You are viewing a plain text version of this content. The canonical link for it is here.
Posted to dev@avro.apache.org by Walt - DMG <wa...@dmg.org> on 2016/09/19 18:42:35 UTC

Fixed dimension for array

Greetings!

We represent the Data Mining Group <http://dmg.org/>, a 501(c)3
organization managing data mining standards such as the Portable Format for
Analytics (PFA) <http://dmg.org/pfa/>. PFA is used by data scientists to
transport and deploy predictive models in a standards-compliant way.

You may be interested to know that PFA, a JSON-based format, uses Avro as
its type system <http://dmg.org/pfa/docs/avro_types/>. Although this is
tangential to Avro's main goal as a serialization system, it fits well with
our need to describe structured types in JSON. (We even use Avro's schema
resolution to identify subtypes for covariant function arguments.)

In our development of PFA, we have found one kind of data structure that is
hard to express in Avro: tensors.
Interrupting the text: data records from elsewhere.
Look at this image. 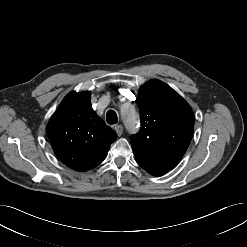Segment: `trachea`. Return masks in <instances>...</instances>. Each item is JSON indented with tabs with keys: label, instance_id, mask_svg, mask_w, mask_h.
<instances>
[{
	"label": "trachea",
	"instance_id": "3493384b",
	"mask_svg": "<svg viewBox=\"0 0 247 247\" xmlns=\"http://www.w3.org/2000/svg\"><path fill=\"white\" fill-rule=\"evenodd\" d=\"M108 124H116L118 122L117 114L114 110H108L106 114Z\"/></svg>",
	"mask_w": 247,
	"mask_h": 247
}]
</instances>
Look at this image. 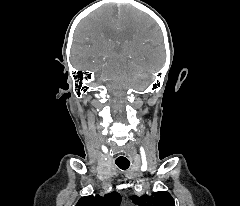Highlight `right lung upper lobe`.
Instances as JSON below:
<instances>
[{"mask_svg": "<svg viewBox=\"0 0 240 206\" xmlns=\"http://www.w3.org/2000/svg\"><path fill=\"white\" fill-rule=\"evenodd\" d=\"M120 201V194L117 192H111L104 197L99 195L84 196L80 198L76 206H119Z\"/></svg>", "mask_w": 240, "mask_h": 206, "instance_id": "cb5924a9", "label": "right lung upper lobe"}]
</instances>
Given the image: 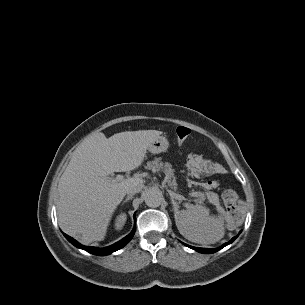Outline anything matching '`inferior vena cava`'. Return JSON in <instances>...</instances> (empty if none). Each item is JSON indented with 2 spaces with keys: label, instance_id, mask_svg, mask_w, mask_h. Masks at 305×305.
Wrapping results in <instances>:
<instances>
[{
  "label": "inferior vena cava",
  "instance_id": "inferior-vena-cava-1",
  "mask_svg": "<svg viewBox=\"0 0 305 305\" xmlns=\"http://www.w3.org/2000/svg\"><path fill=\"white\" fill-rule=\"evenodd\" d=\"M143 188H144V185H143V184L133 185V186H130V187L126 190V193H127V194L139 193L140 191H142Z\"/></svg>",
  "mask_w": 305,
  "mask_h": 305
}]
</instances>
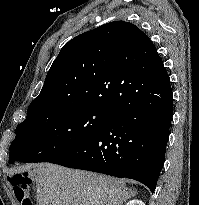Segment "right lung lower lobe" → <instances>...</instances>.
<instances>
[{"label":"right lung lower lobe","mask_w":199,"mask_h":205,"mask_svg":"<svg viewBox=\"0 0 199 205\" xmlns=\"http://www.w3.org/2000/svg\"><path fill=\"white\" fill-rule=\"evenodd\" d=\"M150 89L112 111V119L90 140L50 163L126 177L153 193L162 170L172 120L173 93L166 73Z\"/></svg>","instance_id":"1"}]
</instances>
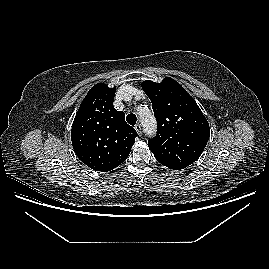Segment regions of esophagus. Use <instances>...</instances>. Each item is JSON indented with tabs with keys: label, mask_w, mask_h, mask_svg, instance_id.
<instances>
[{
	"label": "esophagus",
	"mask_w": 269,
	"mask_h": 269,
	"mask_svg": "<svg viewBox=\"0 0 269 269\" xmlns=\"http://www.w3.org/2000/svg\"><path fill=\"white\" fill-rule=\"evenodd\" d=\"M135 130L137 131V133L141 136L142 135V125L141 124H136L135 125Z\"/></svg>",
	"instance_id": "obj_1"
}]
</instances>
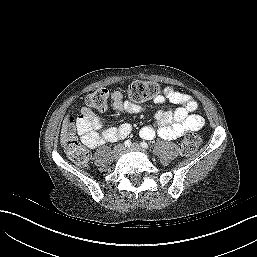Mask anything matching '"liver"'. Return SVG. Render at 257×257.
<instances>
[{"instance_id":"obj_1","label":"liver","mask_w":257,"mask_h":257,"mask_svg":"<svg viewBox=\"0 0 257 257\" xmlns=\"http://www.w3.org/2000/svg\"><path fill=\"white\" fill-rule=\"evenodd\" d=\"M68 127H69V115H67L65 118H64V121H63V124H62V129H61V137H60V142H61V145L63 147L66 146V142H67V136H68Z\"/></svg>"}]
</instances>
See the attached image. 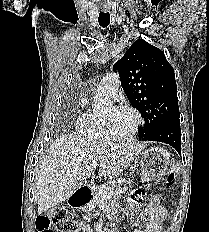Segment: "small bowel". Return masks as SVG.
Returning <instances> with one entry per match:
<instances>
[{
	"instance_id": "obj_1",
	"label": "small bowel",
	"mask_w": 209,
	"mask_h": 232,
	"mask_svg": "<svg viewBox=\"0 0 209 232\" xmlns=\"http://www.w3.org/2000/svg\"><path fill=\"white\" fill-rule=\"evenodd\" d=\"M146 185H133V190H130V199L134 205H143L144 199H146ZM133 212V205L126 208V213L131 214ZM109 215L114 216L115 211L109 210ZM143 217L147 221L146 229L136 230L134 232H161L162 223L167 217V209L160 204V199L157 194H153L148 203L146 204ZM82 232H93L91 227L87 224L82 225Z\"/></svg>"
}]
</instances>
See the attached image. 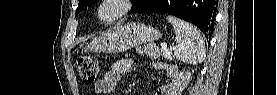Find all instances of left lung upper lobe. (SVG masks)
<instances>
[{"label": "left lung upper lobe", "mask_w": 277, "mask_h": 95, "mask_svg": "<svg viewBox=\"0 0 277 95\" xmlns=\"http://www.w3.org/2000/svg\"><path fill=\"white\" fill-rule=\"evenodd\" d=\"M98 0H79L78 8L76 14L85 10L88 6L94 4ZM148 0H133L134 5L131 8V11L136 12L140 9Z\"/></svg>", "instance_id": "5c2ea615"}]
</instances>
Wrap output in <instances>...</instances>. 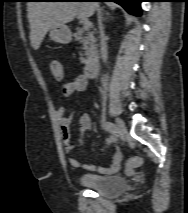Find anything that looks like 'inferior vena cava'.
<instances>
[{
	"label": "inferior vena cava",
	"instance_id": "1",
	"mask_svg": "<svg viewBox=\"0 0 188 213\" xmlns=\"http://www.w3.org/2000/svg\"><path fill=\"white\" fill-rule=\"evenodd\" d=\"M97 11H98V22H99V30H100V55L103 62L106 63L108 59L107 37L105 36V33H104L102 21L99 18V11H101V9L98 8Z\"/></svg>",
	"mask_w": 188,
	"mask_h": 213
}]
</instances>
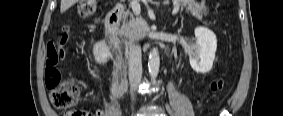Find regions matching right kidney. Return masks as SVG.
Returning <instances> with one entry per match:
<instances>
[{
	"label": "right kidney",
	"instance_id": "ca27d5eb",
	"mask_svg": "<svg viewBox=\"0 0 283 116\" xmlns=\"http://www.w3.org/2000/svg\"><path fill=\"white\" fill-rule=\"evenodd\" d=\"M93 55L98 64H105L112 57L110 48L105 41L97 42L93 47Z\"/></svg>",
	"mask_w": 283,
	"mask_h": 116
}]
</instances>
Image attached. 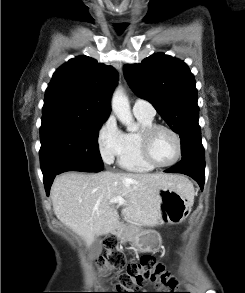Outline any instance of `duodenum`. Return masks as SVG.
<instances>
[{
  "instance_id": "obj_1",
  "label": "duodenum",
  "mask_w": 245,
  "mask_h": 293,
  "mask_svg": "<svg viewBox=\"0 0 245 293\" xmlns=\"http://www.w3.org/2000/svg\"><path fill=\"white\" fill-rule=\"evenodd\" d=\"M110 235H115L116 234V226L112 225L109 231Z\"/></svg>"
}]
</instances>
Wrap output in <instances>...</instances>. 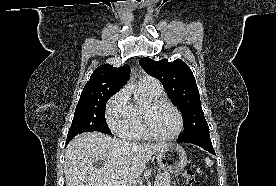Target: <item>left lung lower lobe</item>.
I'll return each instance as SVG.
<instances>
[{"label":"left lung lower lobe","instance_id":"0a47b994","mask_svg":"<svg viewBox=\"0 0 276 186\" xmlns=\"http://www.w3.org/2000/svg\"><path fill=\"white\" fill-rule=\"evenodd\" d=\"M177 141L198 145L215 155L209 132H201L187 137H179Z\"/></svg>","mask_w":276,"mask_h":186}]
</instances>
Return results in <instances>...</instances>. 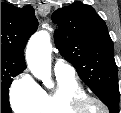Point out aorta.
<instances>
[{"label": "aorta", "instance_id": "obj_1", "mask_svg": "<svg viewBox=\"0 0 121 113\" xmlns=\"http://www.w3.org/2000/svg\"><path fill=\"white\" fill-rule=\"evenodd\" d=\"M51 42L47 31H38L30 38L26 48V60L31 73L45 84L51 77Z\"/></svg>", "mask_w": 121, "mask_h": 113}]
</instances>
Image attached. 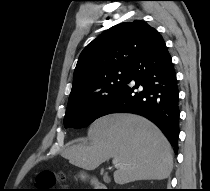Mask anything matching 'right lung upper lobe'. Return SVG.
I'll return each mask as SVG.
<instances>
[{
	"mask_svg": "<svg viewBox=\"0 0 210 191\" xmlns=\"http://www.w3.org/2000/svg\"><path fill=\"white\" fill-rule=\"evenodd\" d=\"M157 35L155 28L140 20L123 22L103 32L80 54L69 98L86 90L104 72L130 67Z\"/></svg>",
	"mask_w": 210,
	"mask_h": 191,
	"instance_id": "right-lung-upper-lobe-1",
	"label": "right lung upper lobe"
}]
</instances>
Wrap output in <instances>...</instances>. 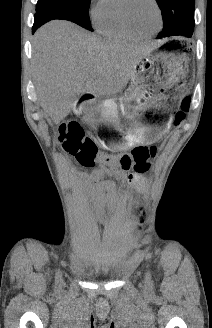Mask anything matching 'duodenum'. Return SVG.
Masks as SVG:
<instances>
[{
    "instance_id": "obj_1",
    "label": "duodenum",
    "mask_w": 212,
    "mask_h": 328,
    "mask_svg": "<svg viewBox=\"0 0 212 328\" xmlns=\"http://www.w3.org/2000/svg\"><path fill=\"white\" fill-rule=\"evenodd\" d=\"M93 101V97L90 94H85L82 95L81 97H79L76 101V108L79 111H82L86 105H88L89 103H91Z\"/></svg>"
}]
</instances>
Although we can (and do) build matrices
as {"type": "array", "items": {"type": "array", "items": "double"}}, this
type does not specify that the grid of numbers is rectangular. We believe
that rectangular arrays of numbers (or other nested types) would be a
strong addition to Avro, both as a type system and as a serialization
format. With the total size of all dimensions fixed in the schema, they
would not need to be repeated in each serialized datum.

For instance, suppose there was an extension of type "array" to specify
dimensions:

{"type": "array", "dimensions": [3, 3, 3, 3], "items": "double"}


This 3-by-3-by-3-by-3 tensor (representing, for instance, the Riemann
curvature tensor <https://en.wikipedia.org/wiki/Riemann_curvature_tensor>
in 3-space) specifies that 81 double-precision numbers (3*3*3*3) are
expected for each datum. With nested arrays, the size, "3," would have to
be separately encoded 40 times (1 + 3*(1 + 3*(1 + 3))) for each datum, even
though they never change in a dataset of Riemann tensors. With a
"dimensions" attribute in the schema, only the content needs to be
serialized. Moreover, this extension can clearly be used with any other
"items" type, to make dense tables of strings, for instance.
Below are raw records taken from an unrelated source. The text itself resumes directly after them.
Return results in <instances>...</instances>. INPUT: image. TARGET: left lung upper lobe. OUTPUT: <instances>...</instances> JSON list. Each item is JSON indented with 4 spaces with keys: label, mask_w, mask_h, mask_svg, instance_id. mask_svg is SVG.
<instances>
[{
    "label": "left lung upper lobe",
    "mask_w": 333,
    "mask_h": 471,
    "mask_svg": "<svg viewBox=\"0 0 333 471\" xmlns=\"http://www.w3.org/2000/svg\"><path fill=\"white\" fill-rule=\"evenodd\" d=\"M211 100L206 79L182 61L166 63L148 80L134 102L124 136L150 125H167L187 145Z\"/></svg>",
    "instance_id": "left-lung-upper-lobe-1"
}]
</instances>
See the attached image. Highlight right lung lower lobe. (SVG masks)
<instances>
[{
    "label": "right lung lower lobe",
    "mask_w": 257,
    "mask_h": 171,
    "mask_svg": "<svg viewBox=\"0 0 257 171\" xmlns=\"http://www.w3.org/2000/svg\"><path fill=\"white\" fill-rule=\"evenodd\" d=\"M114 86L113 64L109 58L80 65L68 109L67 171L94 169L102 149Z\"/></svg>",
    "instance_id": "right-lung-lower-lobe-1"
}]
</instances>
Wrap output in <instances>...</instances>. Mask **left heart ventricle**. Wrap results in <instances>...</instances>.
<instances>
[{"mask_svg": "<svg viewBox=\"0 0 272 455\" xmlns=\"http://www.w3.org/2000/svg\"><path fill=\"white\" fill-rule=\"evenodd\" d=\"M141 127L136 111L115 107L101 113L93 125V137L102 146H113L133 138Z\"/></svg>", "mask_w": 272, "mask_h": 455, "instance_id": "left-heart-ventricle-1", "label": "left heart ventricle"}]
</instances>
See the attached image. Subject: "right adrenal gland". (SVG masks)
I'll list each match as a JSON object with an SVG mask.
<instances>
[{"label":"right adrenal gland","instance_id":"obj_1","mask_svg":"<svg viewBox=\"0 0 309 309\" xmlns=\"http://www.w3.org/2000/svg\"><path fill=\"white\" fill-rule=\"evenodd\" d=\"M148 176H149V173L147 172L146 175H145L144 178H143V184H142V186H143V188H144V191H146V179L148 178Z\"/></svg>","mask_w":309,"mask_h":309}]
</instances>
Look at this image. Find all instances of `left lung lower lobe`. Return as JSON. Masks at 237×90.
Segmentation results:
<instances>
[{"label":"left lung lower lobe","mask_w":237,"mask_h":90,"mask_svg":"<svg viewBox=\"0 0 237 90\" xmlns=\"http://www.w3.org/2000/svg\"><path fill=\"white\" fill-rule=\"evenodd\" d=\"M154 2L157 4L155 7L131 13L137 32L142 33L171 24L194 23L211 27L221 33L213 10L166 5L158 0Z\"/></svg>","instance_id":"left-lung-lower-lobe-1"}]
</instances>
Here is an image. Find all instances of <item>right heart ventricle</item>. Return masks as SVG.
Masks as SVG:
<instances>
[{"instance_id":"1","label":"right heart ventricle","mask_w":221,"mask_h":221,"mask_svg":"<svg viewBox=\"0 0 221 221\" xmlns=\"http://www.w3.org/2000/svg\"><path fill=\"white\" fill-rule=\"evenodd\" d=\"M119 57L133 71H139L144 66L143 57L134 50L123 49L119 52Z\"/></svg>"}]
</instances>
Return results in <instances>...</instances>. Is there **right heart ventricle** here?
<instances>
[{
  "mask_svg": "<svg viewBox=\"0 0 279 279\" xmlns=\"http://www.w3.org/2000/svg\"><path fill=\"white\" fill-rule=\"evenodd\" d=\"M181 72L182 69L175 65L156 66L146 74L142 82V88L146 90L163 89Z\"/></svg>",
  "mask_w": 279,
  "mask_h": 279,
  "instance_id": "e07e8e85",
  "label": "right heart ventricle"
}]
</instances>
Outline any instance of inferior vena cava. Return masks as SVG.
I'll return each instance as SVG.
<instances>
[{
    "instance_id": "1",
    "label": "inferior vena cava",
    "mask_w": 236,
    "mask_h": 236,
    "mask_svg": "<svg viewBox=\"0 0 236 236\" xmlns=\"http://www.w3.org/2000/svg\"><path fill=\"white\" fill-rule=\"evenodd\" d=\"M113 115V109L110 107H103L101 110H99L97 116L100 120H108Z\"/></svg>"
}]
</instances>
Avro has been extended in a similar way in the past. The "fixed" type is a
"bytes" without the need to specify the number of bytes for each datum. Our
proposal provides a similar packing for structured objects that can be
significant for large numbers of dimensions, as shown above. The advantage
to PFA is that we can write functions that do not need to check all array
sizes at runtime (for operations like tensor contractions and products).

We have searched the web and the Avro JIRA site for similar proposals and
found none, so we're adding this proposal to JIRA (see issue 1922
<https://issues.apache.org/jira/browse/AVRO-1922>) in addition to this
e-mail. Please let us know if you have any comments, or if we can provide
any more information.

Thank you for your consideration!
-- Walt Wells for the Data Mining Group

Re: Fixed dimension for array

Posted by Ryan Blue <rb...@netflix.com.INVALID>.
Hi Walt,

Thanks for bringing this up, it sounds like an interesting idea.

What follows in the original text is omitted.